An understanding of local walking context plays an important role in the analysis of gait in humans and in the high level control systems of robotic prostheses. Laboratory analysis on its own can constrain the ability of researchers to properly assess clinical gait in patients and robotic prostheses to function well in many contexts, therefore study in diverse walking environments is warranted. A ground-truth understanding of the walking terrain is traditionally identified from simple visual data. Deep Neural Networks, and in particular Convolutional Neural Networks are ideal for this classification task, but require extensive training data. Even moderately priced modern mobile devices include a suite of sensors capable of gathering not only visual images of walking terrain, but also depth data using built-in LiDAR sensors, and classifiers incorporating this multimodal data can outperform simple visual classification. The purpose of this dataset is to provide researchers and engineers a baseline set of multi-class, multi-sensor, walking terrain data, but its utility could be extended to any number of uses, including autonomous robots. We therefore present L-AVATeD: the Lidar And Visible wAlking Terrain Dataset, consisting of ~8,000 pairs of visual (RGB) and Depth (LiDAR) data. The data are divided into 9 classes of walking terrain typical of the built environments inside and surrounding North American academic and healthcare institutions.

Instructions: 

A preprocessed, resized and pre-split version of the database (suitable for e.g. training deep neural networks) is available in the file "lavated_split.zip." This version of the dataset is split into training, validation and test sets with an approximate ratio of 80%, 10%, 10%.

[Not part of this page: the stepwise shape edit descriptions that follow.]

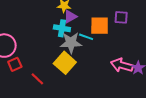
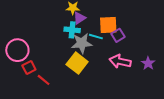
purple square: (121, 17) -> (118, 35), moved, turned -32
pink arrow: (122, 65) -> (120, 61), moved
red line: (37, 79) -> (44, 80), moved

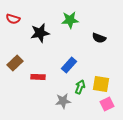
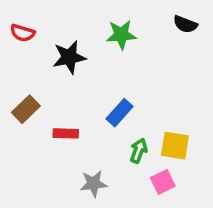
black semicircle: (99, 38) -> (185, 24), moved
gray star: (63, 101) -> (94, 184), moved
pink square: (107, 104) -> (163, 182), moved

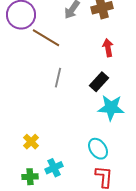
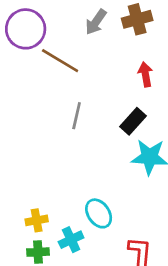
yellow cross: (31, 142) -> (37, 220), moved, turned 35
cyan ellipse: (98, 149) -> (99, 213), moved

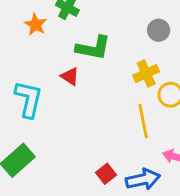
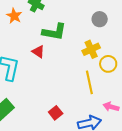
red square: (106, 174) -> (56, 113), moved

The raw dataset including: full-sized RGB images in HEIC format, full-sized LiDAR depth data stored as 32-bit disparity maps in TIFF format, as well as device orientation vectors are available by downloading the file "lavated_raw.zip".

Scripts for preprocessing and partitioning the full-sized dataset can be found in "lavated_scripts.zip".

More details related to the class names, file-naming scheme and data formats can be found in the documentation file "README.md".